I cannot remember when I was introduced to the cervix. I may have learned about it in health class in high school, but I can’t imagine I learned more than where it was located in my body. And really, I don’t think even that.
I do remember the gym teacher that taught health class giving a lecture on how bad anal sex is and why we can never do it, so the idea of her knowing and teaching about the magical cervix feels like a stretch!
What I do know is that when I set out to teach myself about my menstrual cycles, I got angry when I noticed how I was never taught any of the cool cervix stuff.
I was angry for all the menstruators out there who were never told about the extra fluid they may notice at certain times in their cycle and how they may think, like me, that they consistently are getting yeast infections.
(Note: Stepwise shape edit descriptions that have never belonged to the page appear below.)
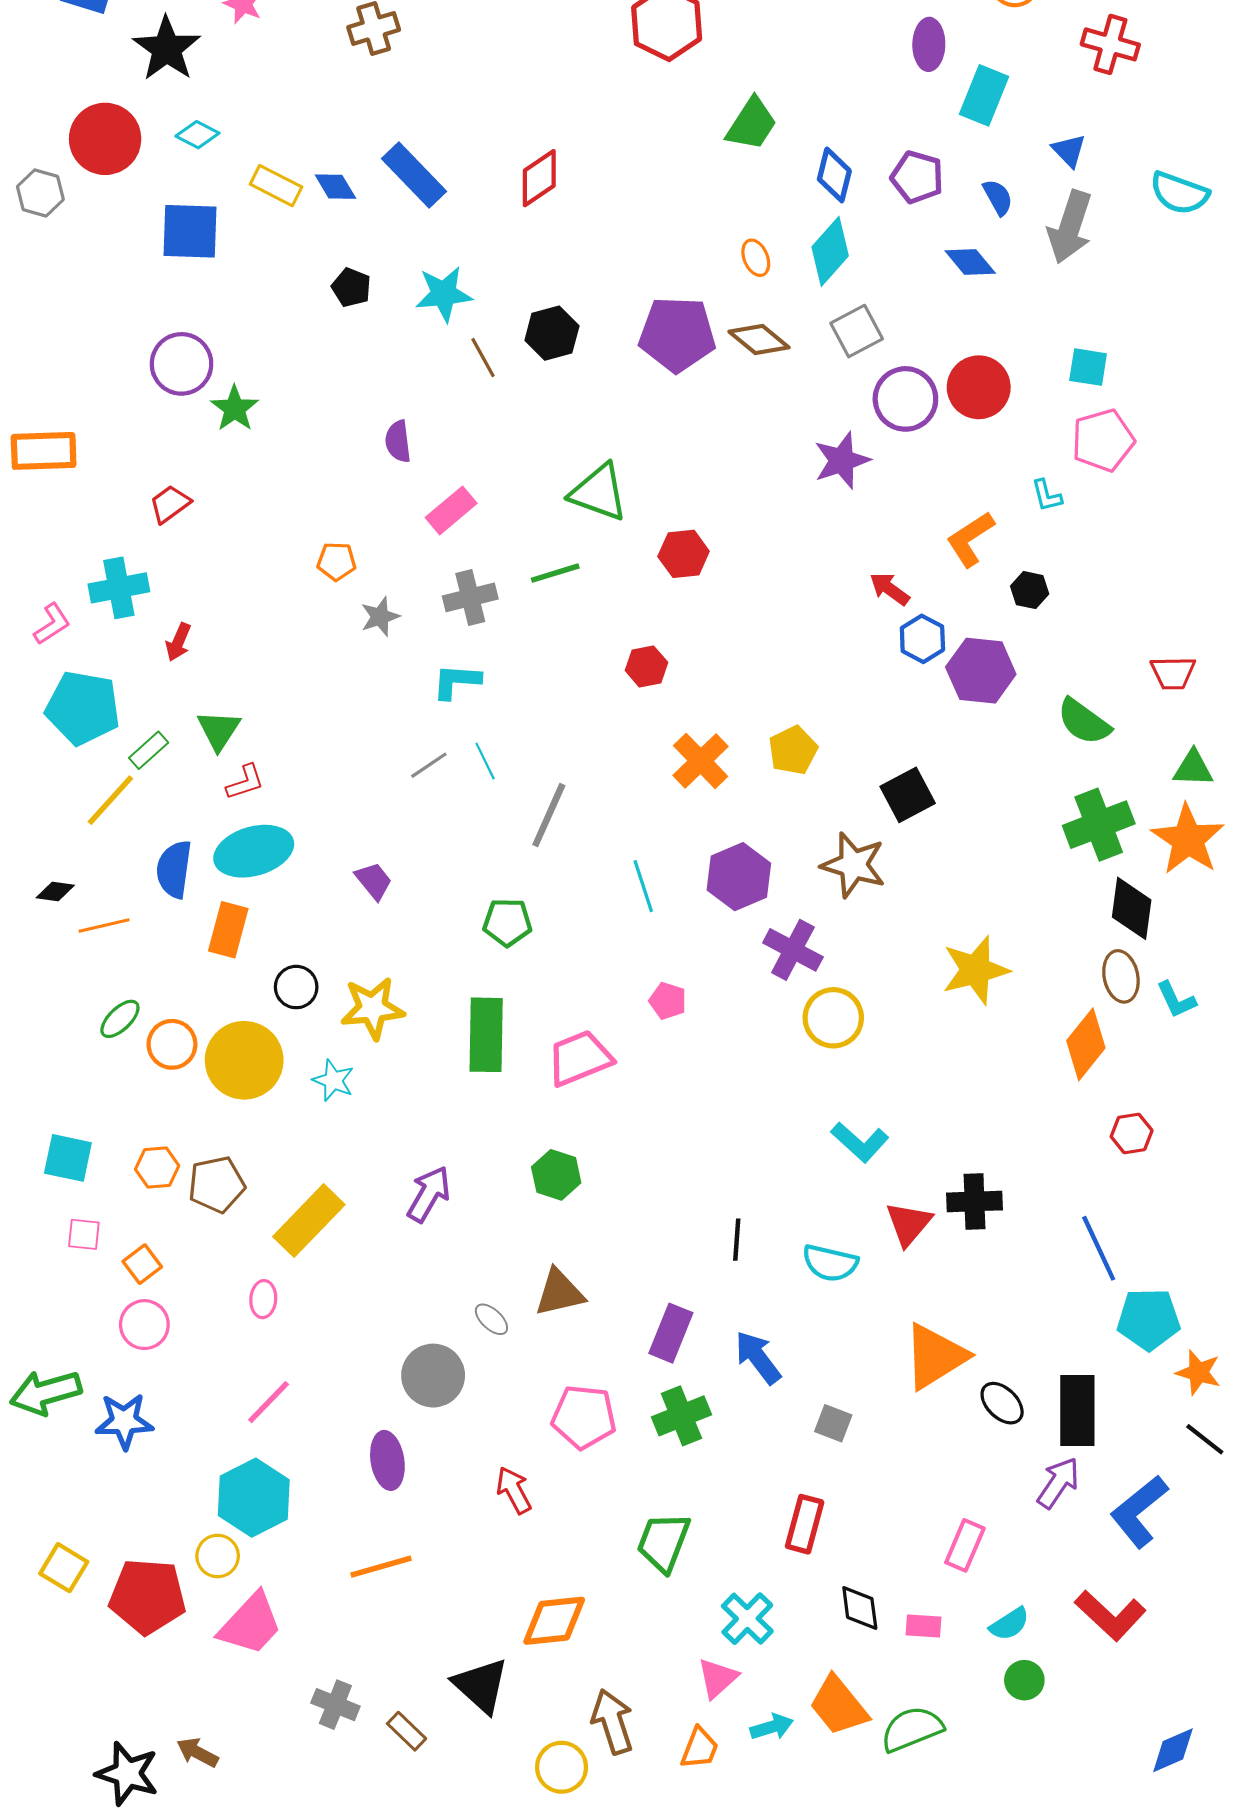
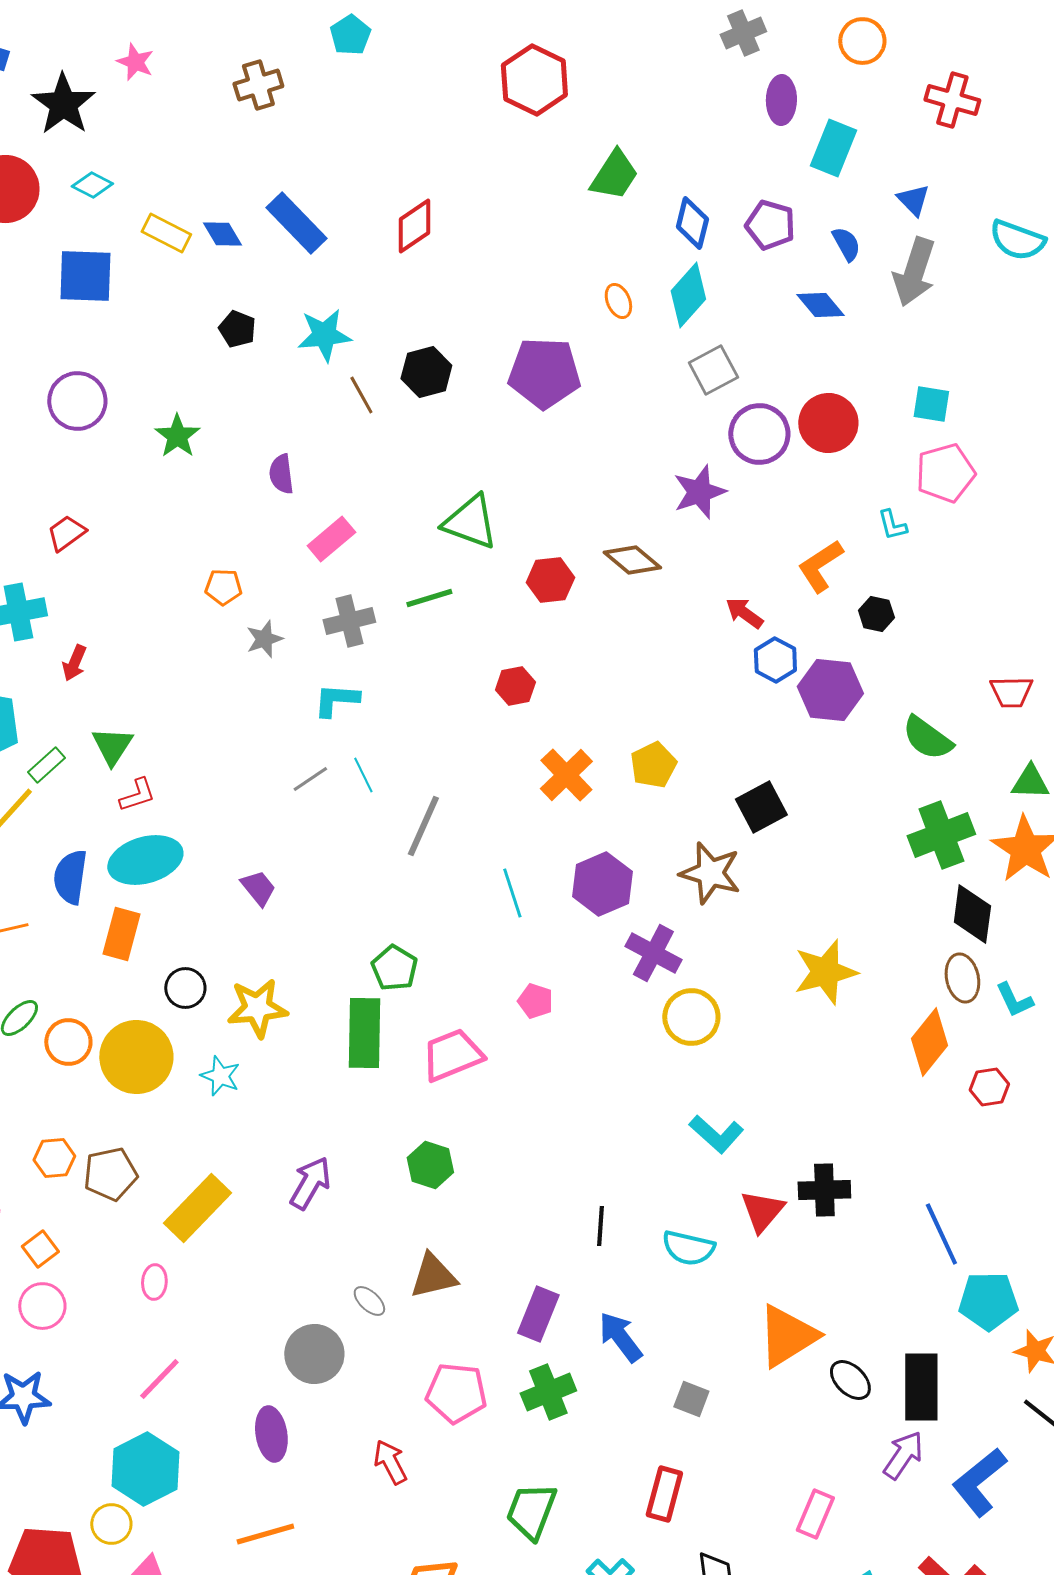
brown diamond: (759, 340) -> (632, 560), moved
green star: (235, 409) -> (177, 436), moved
green pentagon: (507, 922) -> (394, 968), moved, turned 30
red hexagon: (1132, 1134) -> (989, 1087), moved

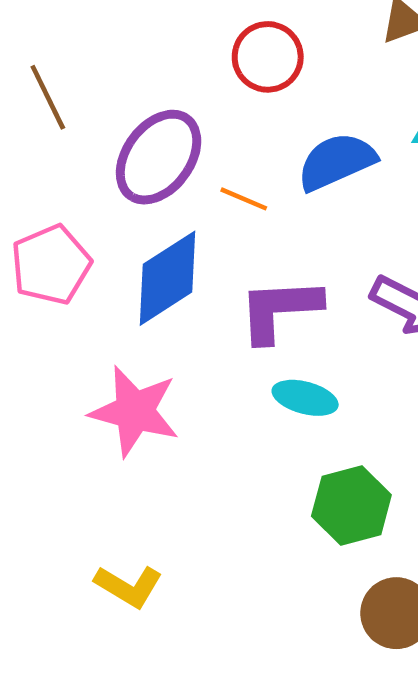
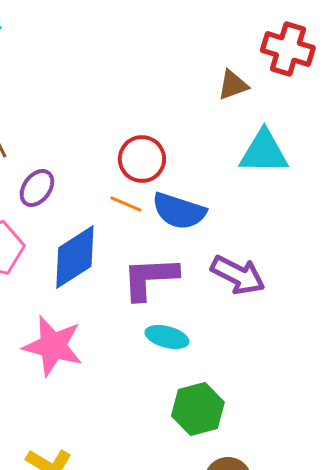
red circle: (268, 57) -> (142, 159), moved
purple ellipse: (159, 157) -> (37, 188), moved, size x0.6
blue semicircle: (336, 162) -> (179, 211), moved, turned -138

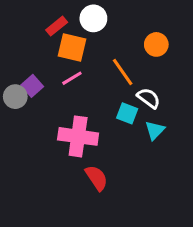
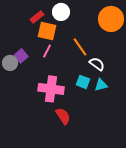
orange circle: (156, 44) -> (111, 19), moved, size x1.6
pink line: (72, 78) -> (47, 51), turned -32
cyan square: (127, 113) -> (83, 82), moved
cyan triangle: (155, 130) -> (101, 85), turned 32

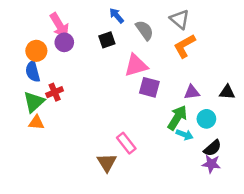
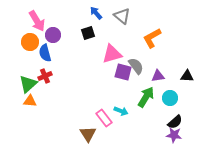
gray triangle: (180, 19) -> (122, 16), moved
pink arrow: (59, 25) -> (37, 21), moved
gray semicircle: (144, 30) -> (136, 66), moved
blue semicircle: (33, 71) -> (45, 53), moved
cyan arrow: (185, 135) -> (121, 111), moved

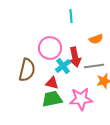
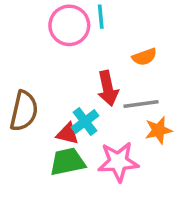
pink circle: (50, 48) -> (69, 25), moved
cyan cross: (63, 66) -> (85, 121), moved

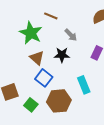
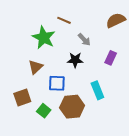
brown triangle: (37, 58) -> (36, 67), moved, turned 35
blue square: (44, 78) -> (57, 83), turned -36

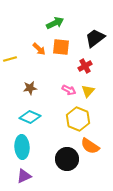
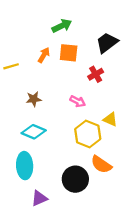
orange arrow: (39, 49) -> (44, 55), turned -104
yellow triangle: (88, 91) -> (110, 119), moved, turned -48
purple triangle: (24, 176) -> (39, 198), moved

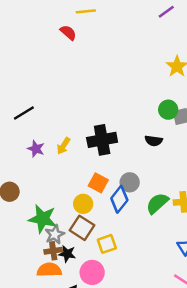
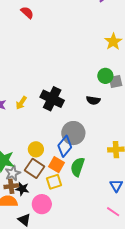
black cross: (102, 140) -> (52, 99), turned 35
gray circle: (130, 182) -> (73, 133), size x1.5
orange square: (98, 183) -> (56, 165), moved
green semicircle: (157, 203) -> (78, 167), moved, turned -30

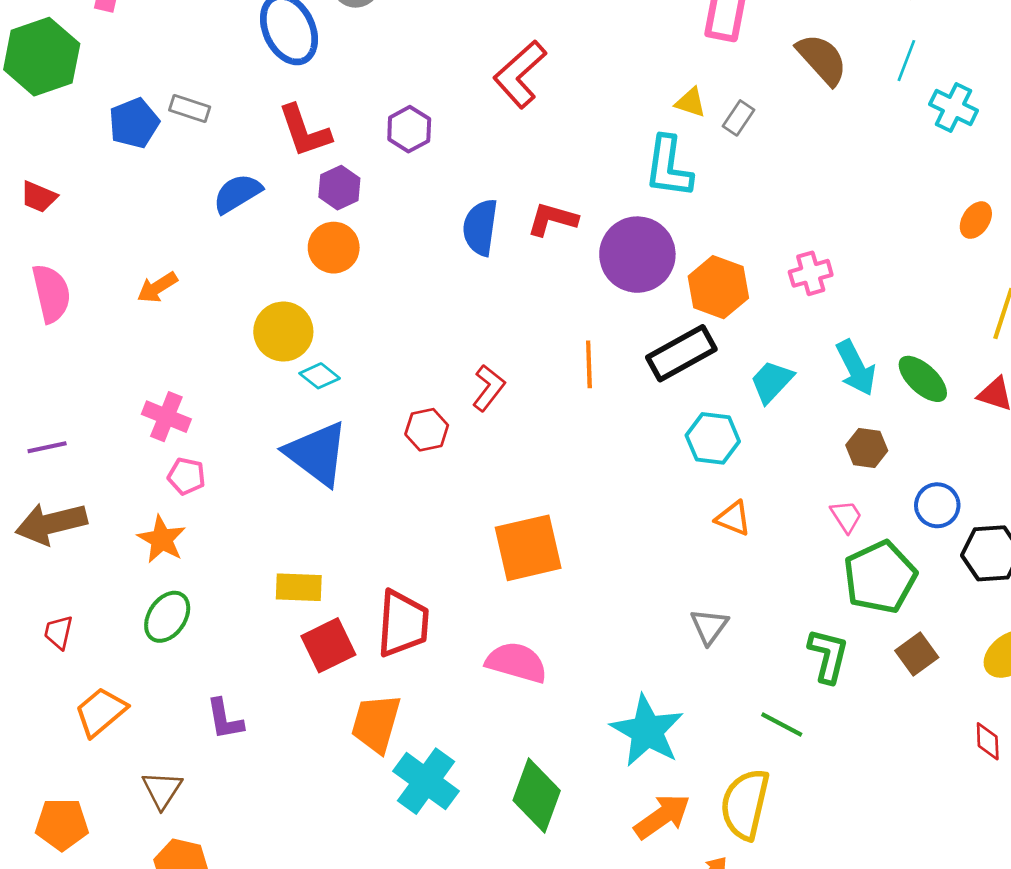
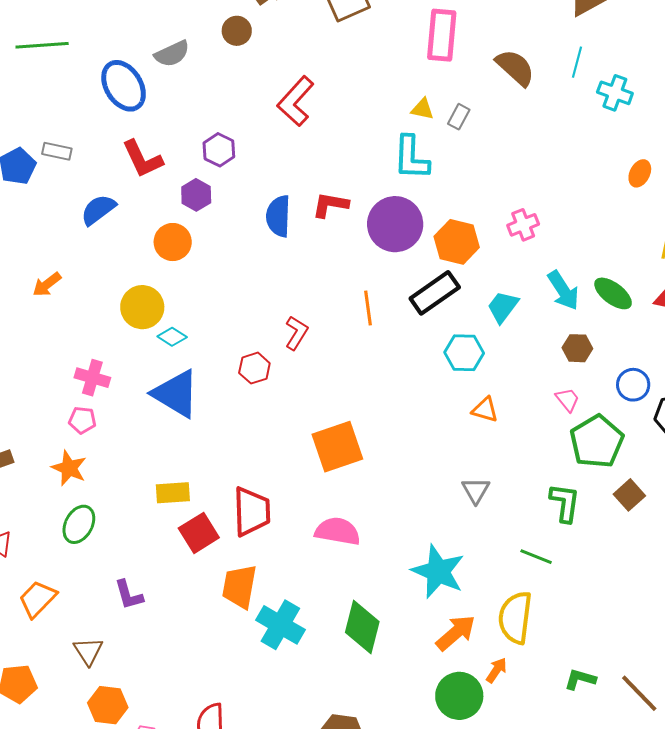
purple hexagon: (339, 188) -> (196, 195), moved
pink cross: (166, 417) -> (92, 378), moved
I was upset by the general lack of knowledge about our reproductive anatomy – the easiest stuff to learn. My biggest issue is the word ‘vagina’ when speaking about the ‘vulva.’
I have a hard time accepting that the fertility awareness method (FAM) is confused with the rhythm method by doctors and as a result, people not using/trying it as a natural form of birth control and/or pregnancy achievement or even just to track the overall health of your body because they were told by an authority that it is ineffective and even dangerous.
I am still angry that this isn’t taught in schools and we have to hear politicians say things like, You’re not supposed to be wet. My wife is a doctor, so I know – I am paraphrasing, of course.
I did a quick google search for cervix and the top searches were all related to different types of diseases related to it. To me this says more people look it up when there is a disfunction than out of curiosity about it for health and general body knowledge.
I’ve noticed that a lot of times when we speak about the reproductive system of menstruators, it usually has to do with having babies, and if we no longer menstruate, the whole system is pointless.
After sitting on this anger for some time, I decided to do what I can now to get this information out to the world. It is so important for people to understand their bodies and what is going on during each day of the menstrual cycle.
I am going to get into the anatomy of our reproductive system, the pure magic of the cervix and our menstrual cycles, and how you can use this information for your own needs! YAY!
The cervix is located between the vagina and the uterus and is around 4cm long. It is the gate to the uterus.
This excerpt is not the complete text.